Although inept once again on offense, the Irish forced seven UCLA turnovers to get off the snide and earn victory No. 1 20-6 last Saturday night. The season is half over and the numbers aren't pretty. The losses and mounting criticism kept growing after each defeat. But a key characteristic didn't change among the Notre Dame players. The Irish have been able to respond week after week.
"I think the greatest sense of accomplishment in a team that's 1-5 is it doesn't act like a team and doesn't practice like a team that's 1-5," head coach Charlie Weis said at his Tuesday press conference. "I only can credit the players. I'd like to sit there and pat myself on the back, but it's really the character of our team because most teams when they're 0-5 don't act like a team that still thinks they can win. They don't practice that way. They don't act that way and it says a lot for the character of our players."
That attitude was evident in the win over the Bruins at the Rose Bowl. Maurice Crum, Jr. had a performance for the ages. The senior defensive captain became the first Notre Dame player ever to record a pair of forced fumbles, two fumble recoveries, two interceptions and a touchdown all in the same game.
The defense, as a whole, flustered UCLA quarterback McLeod Bethel-Thompson time after time and knocked starting signal caller Ben Olson out of the contest in the second quarter. The six points allowed was a low since Weis took over in South Bend. Defensive coordinator Corwin Brown's bunch has put together three straight halves of solid play, dating back to the final 30 minutes of the Purdue game.
As the defense keeps adjusting to the 3-4 scheme, the offense hasn't been able to show significant progress. Against the Bruins, Notre Dame totaled just 140 total yards. Weis said on Tuesday that after Olson went out of the contest, the game plan became conservative to limit the mistakes. The Irish head coach guessed the move would put his team in the best possible position to win. With Bethel-Thompson making turnover after turnover, Weis was right.
Still, the offense still has ways to go. The statistical rankings have Notre Dame dead last in total offense, sacks allowed and rushing offense, 118th in scoring offense, 109th in passing offense and 108th in pass efficiency offense. For the Irish to finish the season strong, Notre Dame must be able to put points up on the scoreboard, especially in the next two contests against Boston College and USC. Weis feels there will be improvement, not only on offense but on defense and special teams as well.
"I think the offense has been up and down and has only shown flashes," Weis said of the production through six games. "The biggest thing I'm encouraged at is I think our best ball is yet to come.

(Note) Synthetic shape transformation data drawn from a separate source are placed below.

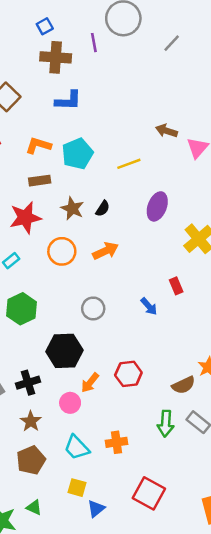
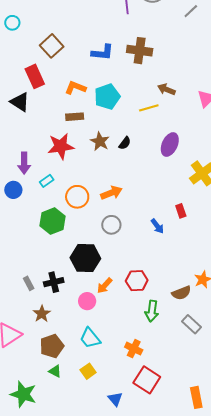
brown cross: (56, 57) -> (140, 51), moved
brown arrow: (166, 131) -> (166, 89), moved
orange circle: (62, 251) -> (77, 197), moved
orange arrow: (106, 251) -> (111, 193), moved
brown star: (31, 421) -> (42, 314), moved
green arrow: (166, 423) -> (152, 311), moved
orange cross: (117, 442) -> (134, 349), moved, turned 30
yellow square: (77, 488) -> (88, 371), turned 35
green triangle: (34, 507) -> (55, 371), moved
blue triangle: (96, 509) -> (115, 399), moved, turned -35

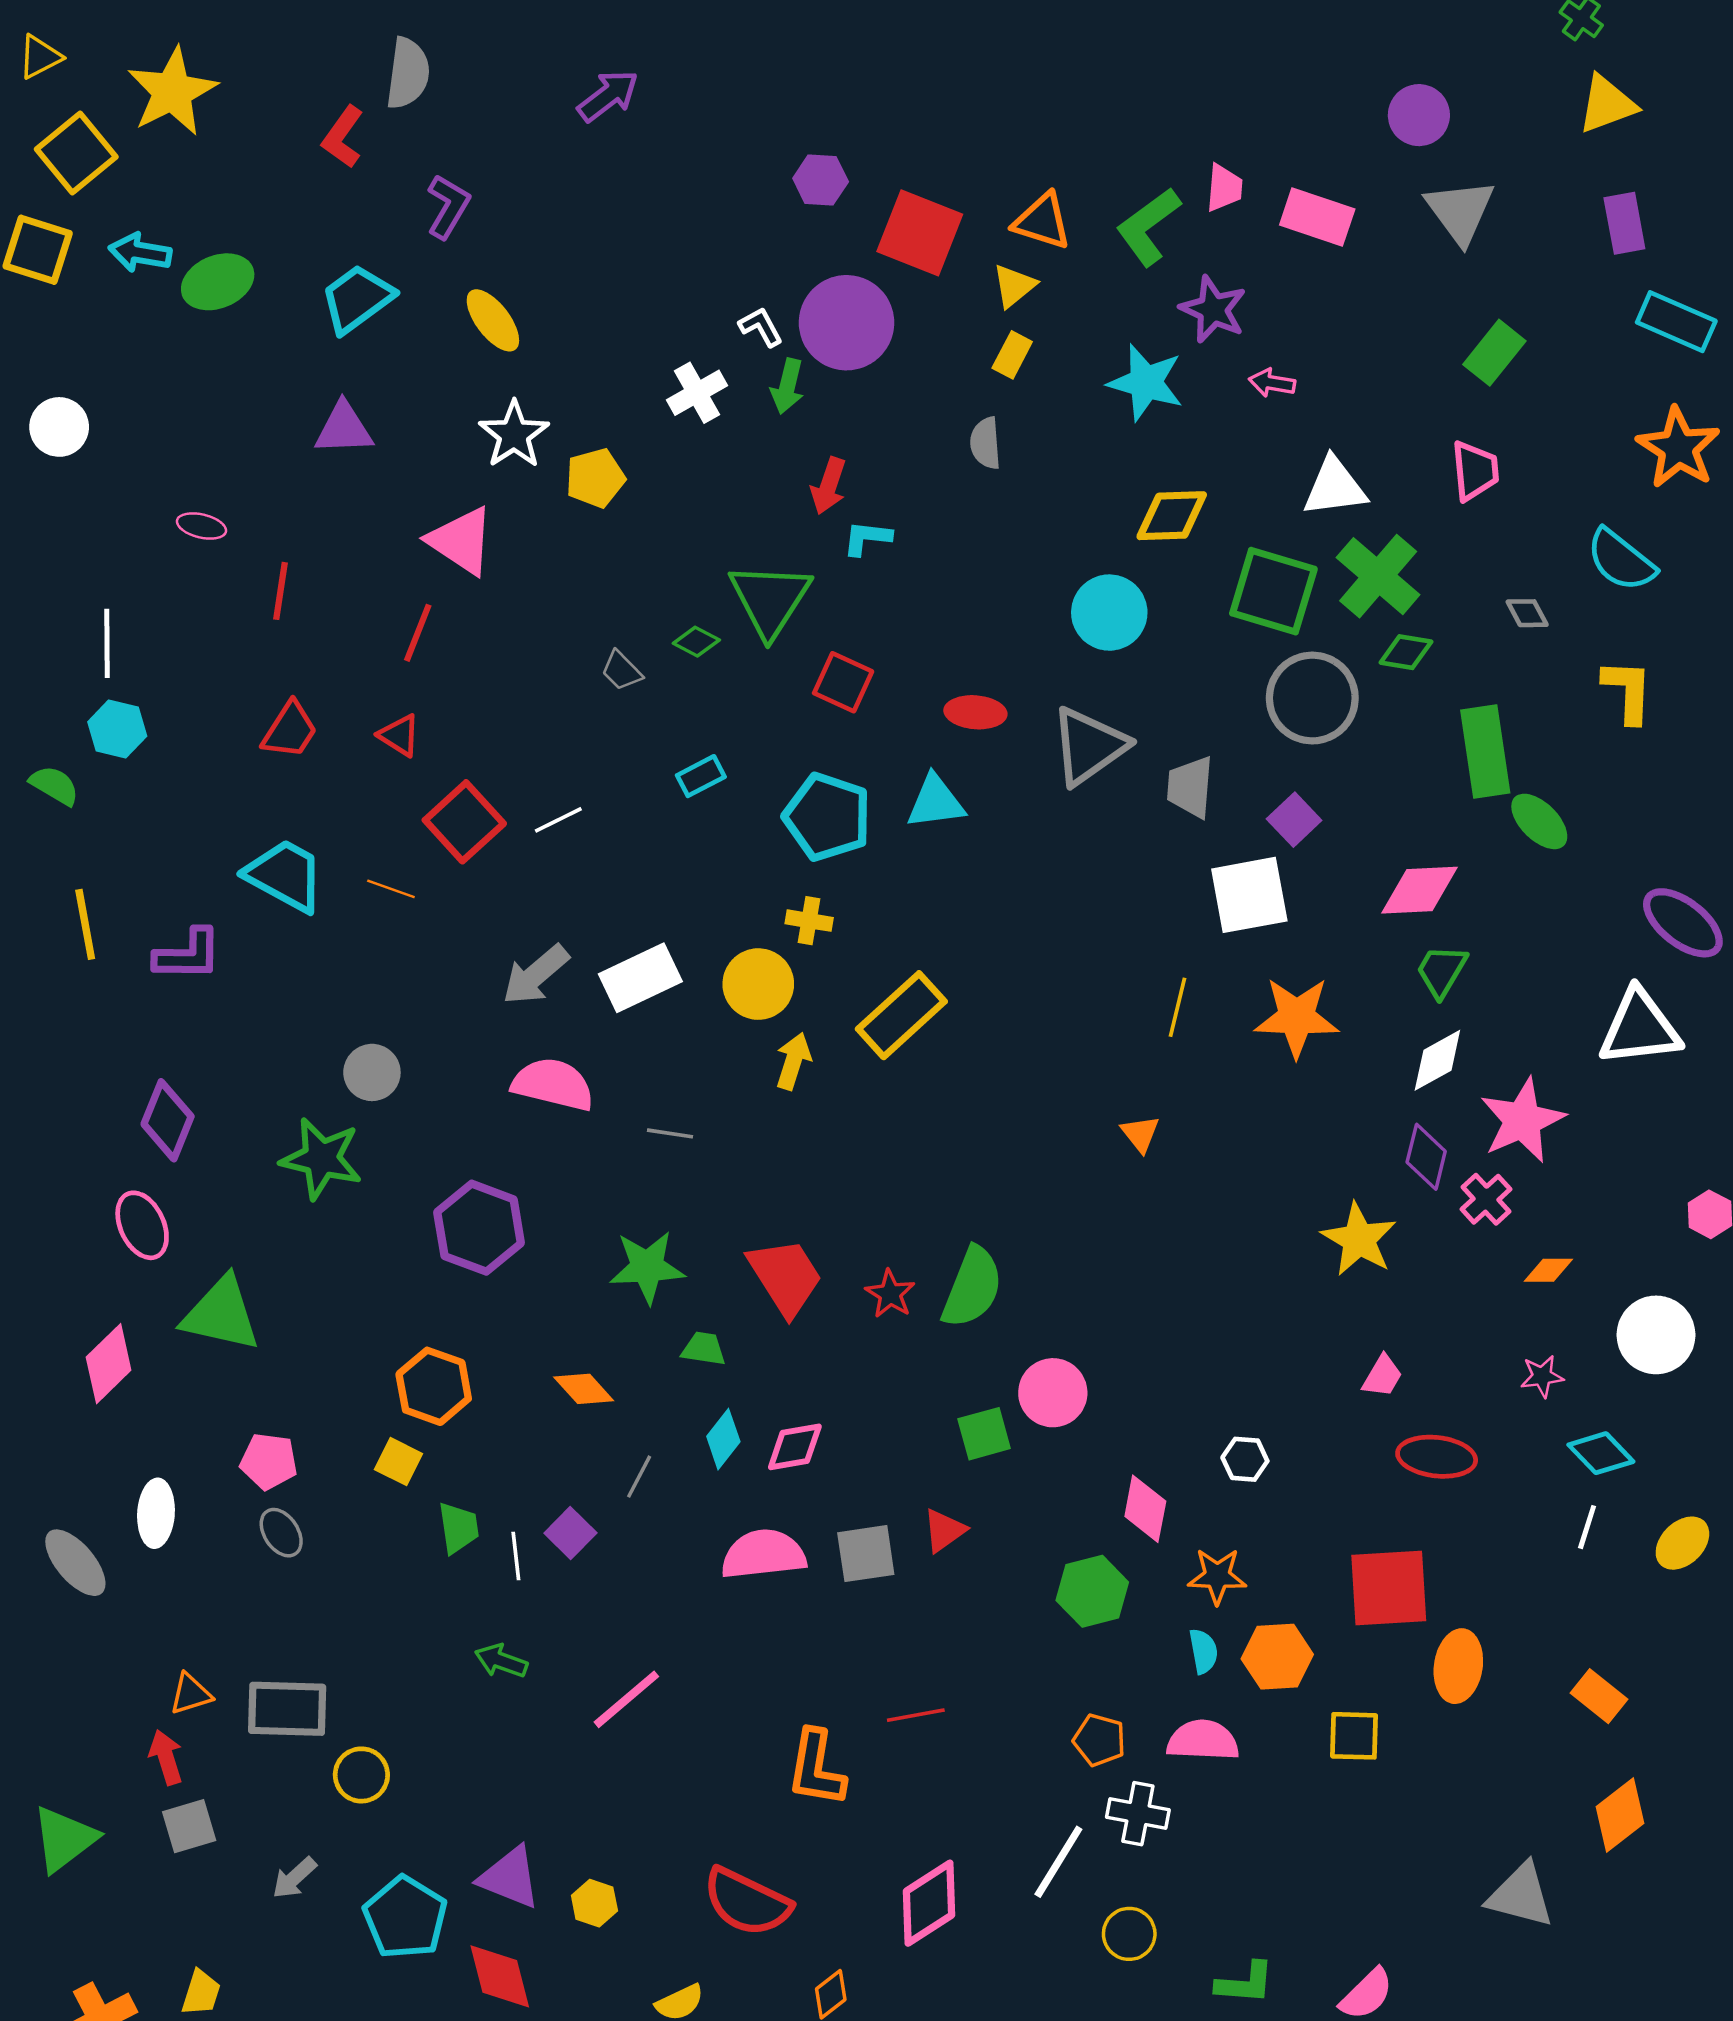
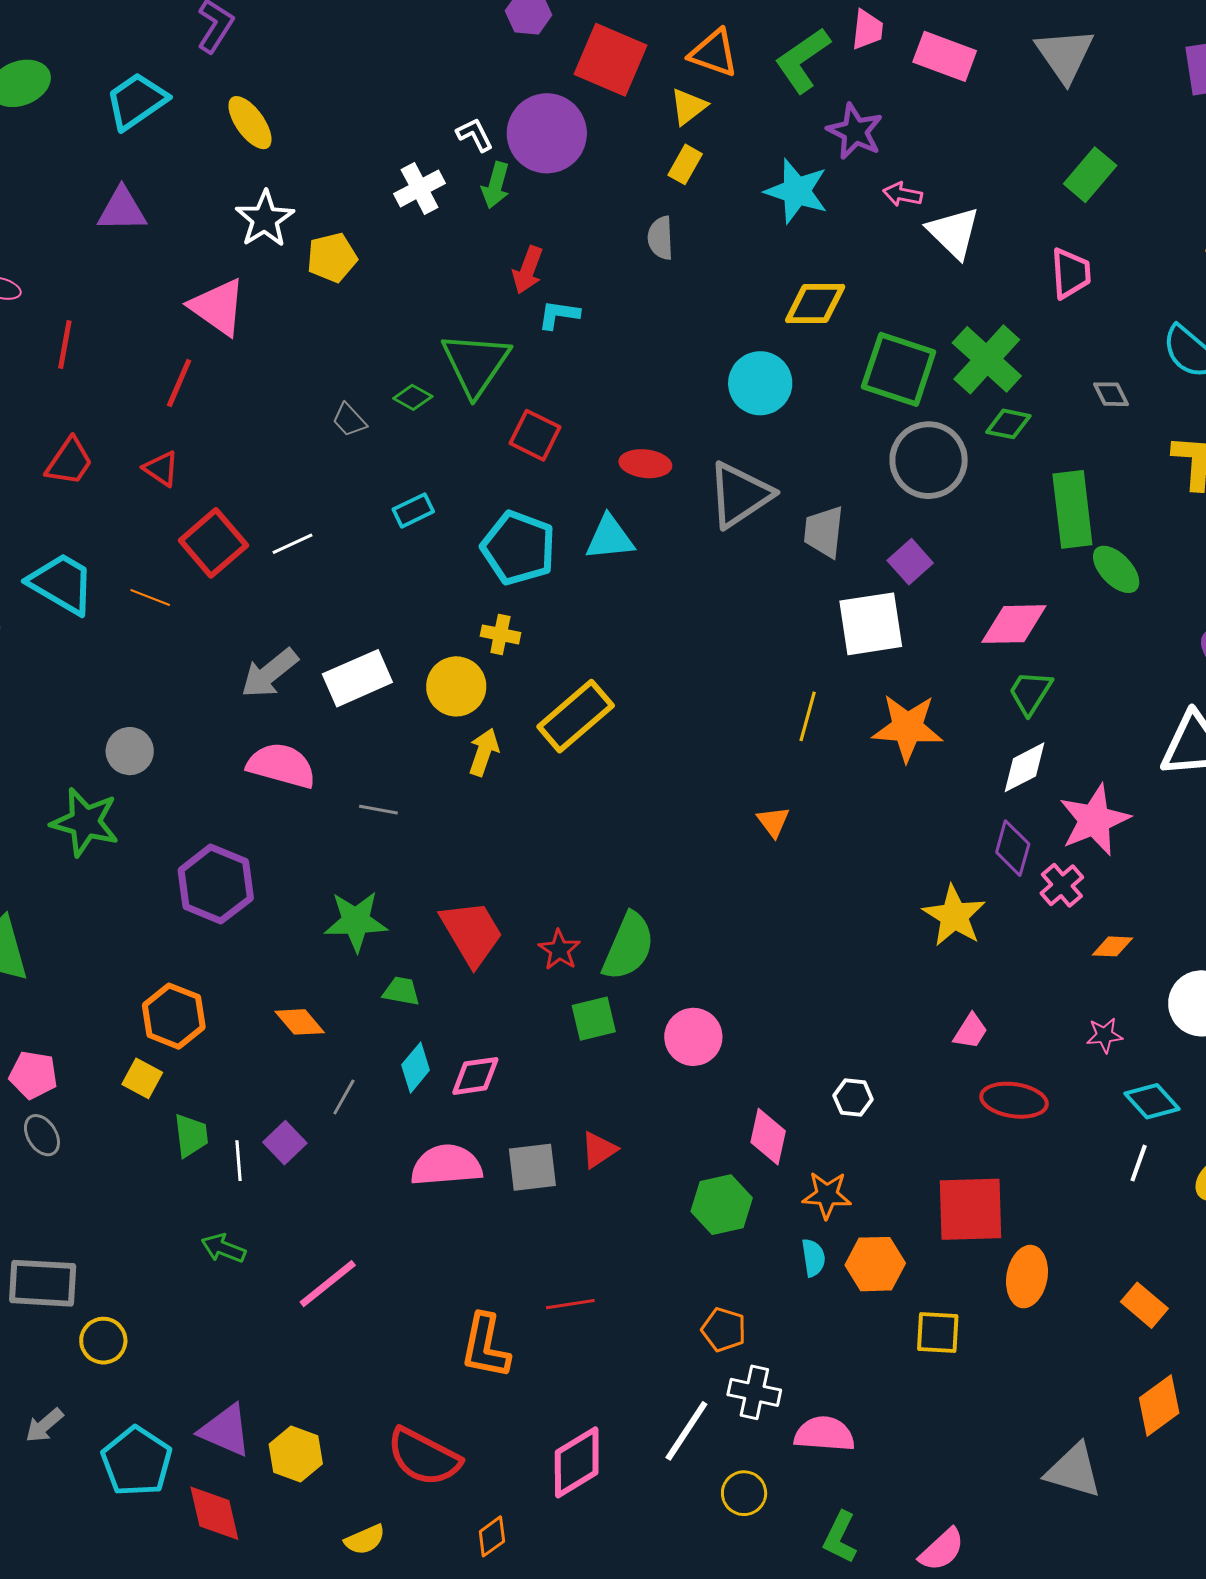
white triangle: (1335, 487) -> (954, 233), moved, turned 50
green square: (984, 1434) -> (594, 1019), moved
pink semicircle: (1203, 1740) -> (824, 1434), moved
yellow hexagon: (594, 1903) -> (296, 1454), size x1.4
green L-shape: (1245, 1983) -> (840, 1537), turned 110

You'd like to sit there and say you're playing your best ball early in the year. All I can do is do stuff for games seven through twelve, and I'd have to feel very strongly in all three aspects the arrow is pointing up."
A test of this thought will come sooner for Notre Dame rather than later. The Irish will host Boston College on Saturday afternoon. Kickoff is set for 3:43 PM and NBC will have the national television broadcast. The Eagles, who have beat Notre Dame four straight times, have ascended to No. 4 in both polls and haven't been tested since the first week of the season.
Boston College has won all six contests by 10 points or more. The Eagles closest game was the opening 38-28 victory over Wake Forest. Boston College beat Georgia Tech 24-10 in Atlanta. Earlier in the year, Notre Dame lost to the Yellow Jackets 33-3 in South Bend. The 6-0 start is the best for the Eagles since 1942.
Dink and dunk won't work against this team. Boston College knows how to score. The Eagles are averaging 35 PPG and allowing only 18, good for 21st in the nation.
It starts with quarterback Matt Ryan, whose play this season has led his name to be floated in the Heisman Trophy discussion. The senior signal caller, who Weis predicted would be a high pick in the NFL Draft, has thrown for 1,857 yards and 15 touchdowns to five interceptions. The Notre Dame head coach knows that with the Eagles ability to score, the offensive game plan implemented in the second half of the UCLA win has to be thrown away.
"It has to change significantly," Weis said. "(Boston College) knows that, too. This isn't like I'm giving away any big secret. It's not like we're going to go in with three tight ends and run the ball inside the whole game. We're going to have to score some points to win.
"Last week, especially after Olson got knocked down, you knew you weren't going to need to score a whole bunch of points to win the game. This week you're going to have to score some points to win."